본문 바로가기

Posts

[FP] Database Optimization in Event Sourcing + FP Architecture

Intro

I want to talk about an interesting problem we faced while using Event Sourcing architecture and how we solved it. We'll specifically look at optimizing DB Journals and how it ties into the lazy concept of Functional Programming.

Event Sourcing?

Event Sourcing is an architectural pattern where we store changes to an application's state as a sequence of Events. Unlike traditional methods that only save the current state, Event Sourcing meticulously records every event that caused a state change, in chronological order.
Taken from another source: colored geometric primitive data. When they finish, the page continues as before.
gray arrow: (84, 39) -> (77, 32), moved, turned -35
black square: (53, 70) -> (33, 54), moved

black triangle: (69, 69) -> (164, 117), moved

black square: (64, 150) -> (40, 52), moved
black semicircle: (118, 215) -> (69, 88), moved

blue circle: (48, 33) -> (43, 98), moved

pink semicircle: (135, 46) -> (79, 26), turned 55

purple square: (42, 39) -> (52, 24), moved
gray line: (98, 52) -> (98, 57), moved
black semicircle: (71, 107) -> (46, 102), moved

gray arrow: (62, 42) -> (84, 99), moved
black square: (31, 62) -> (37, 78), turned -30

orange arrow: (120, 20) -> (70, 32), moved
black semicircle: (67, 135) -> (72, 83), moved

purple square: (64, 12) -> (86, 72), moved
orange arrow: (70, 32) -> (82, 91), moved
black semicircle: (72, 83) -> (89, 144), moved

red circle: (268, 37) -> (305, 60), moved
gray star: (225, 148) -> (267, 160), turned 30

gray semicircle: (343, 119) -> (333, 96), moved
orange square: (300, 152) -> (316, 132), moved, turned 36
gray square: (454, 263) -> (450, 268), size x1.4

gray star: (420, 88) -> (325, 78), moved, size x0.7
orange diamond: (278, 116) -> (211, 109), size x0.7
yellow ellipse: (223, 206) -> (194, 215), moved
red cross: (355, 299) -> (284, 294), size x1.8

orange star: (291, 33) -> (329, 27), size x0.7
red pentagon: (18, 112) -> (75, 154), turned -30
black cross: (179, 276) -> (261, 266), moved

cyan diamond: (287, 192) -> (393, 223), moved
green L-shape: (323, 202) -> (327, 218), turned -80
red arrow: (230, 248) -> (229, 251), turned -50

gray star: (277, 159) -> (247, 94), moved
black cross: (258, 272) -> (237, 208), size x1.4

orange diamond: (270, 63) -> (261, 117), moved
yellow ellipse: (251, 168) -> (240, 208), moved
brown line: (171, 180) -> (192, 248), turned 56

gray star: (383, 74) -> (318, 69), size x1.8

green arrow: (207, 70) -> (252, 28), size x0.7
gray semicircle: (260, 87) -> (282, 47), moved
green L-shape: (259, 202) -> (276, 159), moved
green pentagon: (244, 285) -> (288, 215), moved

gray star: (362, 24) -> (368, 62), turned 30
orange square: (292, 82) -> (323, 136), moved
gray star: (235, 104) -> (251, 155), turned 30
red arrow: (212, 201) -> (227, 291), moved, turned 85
With Event Sourcing, you can typically store a user's state using just two DB tables:

  • Journal: This table records all events as they happen, in a time-ordered sequence. Think of it like an accounting ledger where every transaction is meticulously noted.
  • Snapshot: This table stores the application's state at a specific point in time. Since replaying all events from the Journal to reconstruct the current state can be inefficient, snapshots are regularly taken to speed up recovery.
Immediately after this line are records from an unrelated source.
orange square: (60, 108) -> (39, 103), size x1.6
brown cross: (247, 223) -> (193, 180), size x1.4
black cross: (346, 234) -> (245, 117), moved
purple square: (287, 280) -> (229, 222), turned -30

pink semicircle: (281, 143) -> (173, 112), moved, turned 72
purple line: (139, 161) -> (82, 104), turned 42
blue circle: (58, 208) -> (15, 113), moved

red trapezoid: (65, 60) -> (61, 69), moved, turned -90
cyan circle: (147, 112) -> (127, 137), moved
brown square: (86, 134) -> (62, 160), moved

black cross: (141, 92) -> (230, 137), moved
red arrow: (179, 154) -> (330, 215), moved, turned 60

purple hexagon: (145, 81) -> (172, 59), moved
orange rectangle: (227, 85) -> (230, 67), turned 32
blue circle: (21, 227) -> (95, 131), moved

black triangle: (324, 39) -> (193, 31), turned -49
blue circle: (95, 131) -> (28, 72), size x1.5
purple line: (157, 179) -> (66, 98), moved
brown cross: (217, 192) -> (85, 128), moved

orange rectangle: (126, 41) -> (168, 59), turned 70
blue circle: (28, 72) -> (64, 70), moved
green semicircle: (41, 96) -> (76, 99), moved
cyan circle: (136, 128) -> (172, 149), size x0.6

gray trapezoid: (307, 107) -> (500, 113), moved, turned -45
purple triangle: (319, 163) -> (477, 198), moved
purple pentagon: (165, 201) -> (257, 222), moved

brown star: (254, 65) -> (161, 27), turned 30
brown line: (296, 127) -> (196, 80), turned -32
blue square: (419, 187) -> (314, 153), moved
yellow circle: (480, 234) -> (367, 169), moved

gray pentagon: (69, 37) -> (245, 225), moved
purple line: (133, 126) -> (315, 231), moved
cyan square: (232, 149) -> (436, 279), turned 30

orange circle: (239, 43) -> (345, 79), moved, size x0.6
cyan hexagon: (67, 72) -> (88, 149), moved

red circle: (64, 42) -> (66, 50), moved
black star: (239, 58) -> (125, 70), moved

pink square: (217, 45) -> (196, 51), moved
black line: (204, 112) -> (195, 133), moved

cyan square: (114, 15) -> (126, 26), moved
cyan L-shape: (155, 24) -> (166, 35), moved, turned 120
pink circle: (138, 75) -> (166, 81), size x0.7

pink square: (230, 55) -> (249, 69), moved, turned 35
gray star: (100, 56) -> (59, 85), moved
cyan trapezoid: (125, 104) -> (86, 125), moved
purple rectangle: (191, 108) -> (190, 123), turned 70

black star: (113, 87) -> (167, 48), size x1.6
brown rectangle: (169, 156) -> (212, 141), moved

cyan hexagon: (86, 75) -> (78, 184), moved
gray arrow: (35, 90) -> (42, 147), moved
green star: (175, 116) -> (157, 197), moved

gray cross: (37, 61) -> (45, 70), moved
This approach offers the significant advantage of simplifying your DB usage patterns. State changes only occur through event emissions, and querying happens either by replaying the Journal or via Snapshots.
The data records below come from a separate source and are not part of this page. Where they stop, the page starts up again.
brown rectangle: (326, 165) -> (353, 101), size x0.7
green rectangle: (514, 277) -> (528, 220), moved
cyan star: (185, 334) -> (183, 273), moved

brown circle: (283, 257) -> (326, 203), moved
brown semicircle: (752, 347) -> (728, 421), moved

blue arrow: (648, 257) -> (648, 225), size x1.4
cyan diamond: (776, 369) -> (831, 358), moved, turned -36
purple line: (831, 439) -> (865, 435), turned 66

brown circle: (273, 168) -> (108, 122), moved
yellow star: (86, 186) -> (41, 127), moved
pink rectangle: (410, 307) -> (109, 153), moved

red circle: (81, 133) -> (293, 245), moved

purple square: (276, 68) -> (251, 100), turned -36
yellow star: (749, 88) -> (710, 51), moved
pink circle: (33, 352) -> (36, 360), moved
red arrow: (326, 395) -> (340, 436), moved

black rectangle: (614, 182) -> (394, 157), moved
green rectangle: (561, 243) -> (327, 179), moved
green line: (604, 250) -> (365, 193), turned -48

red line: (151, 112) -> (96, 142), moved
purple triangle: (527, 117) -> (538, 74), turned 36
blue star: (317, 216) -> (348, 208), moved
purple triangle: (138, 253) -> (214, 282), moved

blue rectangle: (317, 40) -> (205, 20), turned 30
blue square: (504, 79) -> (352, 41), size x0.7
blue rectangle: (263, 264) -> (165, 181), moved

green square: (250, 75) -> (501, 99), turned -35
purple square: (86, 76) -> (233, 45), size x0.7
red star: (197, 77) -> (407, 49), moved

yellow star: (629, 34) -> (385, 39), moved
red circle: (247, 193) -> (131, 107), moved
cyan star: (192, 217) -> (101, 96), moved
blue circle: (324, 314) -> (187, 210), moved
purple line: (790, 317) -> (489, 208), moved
Event sourcing with FP lazy

Now, let's tie this to the lazy concept in Functional Programming. In Event Sourcing, DB access doesn't happen the moment an event is emitted. An event is merely an "Effect" that's been issued. In our project, we handle this using ZPure, where the act of issuing the effect itself is pure. This means we can postpone the actual process of taking those emitted events and saving them to the DB until later. That's what I mean by processing things in a lazy manner.

The Journaling Problem in Our Kingdom Building Game

Our project heavily utilizes Event Sourcing architecture. For example, consider the establishTown (build a town) feature in our kingdom building game. This feature includes validations—like checking if the location is valid or if the user's level allows for building—and the actual logic to grant the town to the user.

Then, a new requirement came in: "build multiple towns all at once." To extend the existing establishTown functionality while maintaining its reliability, we can consider implementing it by calling establishTown.replicateA(n) repeatedly. This approach is reasonable for safety. The internal logic of establishTown is complex, but it had been thoroughly reviewed, QA-tested, and proven stable in live operations. Definitely, using such a well-vetted function multiple times is a safe bet.

However, a problem soon emerged. If we built 100 towns simultaneously, each establishTown event would also trigger many events. This resulted in a repetitive pattern: TownEstablished -> RewardReceived -> TownEstablished -> RewardReceived -> ..., leading to a whopping 200 events being emitted, causing a performance issue with our database journaling.

How we detect this

We pinpointed this performance bottleneck using our Distributed Tracing tools, which track state changes across the system. We noticed an unexpectedly high number of events being written to the database during specific RPC calls.

For instance, in the tracing span for the module responsible for event persistence, a metric like lifted-events-count showed that an excessive number of events were being saved in a single transaction. This clearly indicated a potential write-load issue for our DB journal. Here's a code snippet:

// Part of the event persistence logic (conceptual code)
val eventsToPersist: List[Event] = ...
tracing.setAttribute("lifted-events-count", eventsToPersist.length)
persistentEntityRepository.addEvents(eventsToPersist)

Seeing high values for metrics like lifted-events-count signaled to us that this could lead to significant write-load on the DB journal.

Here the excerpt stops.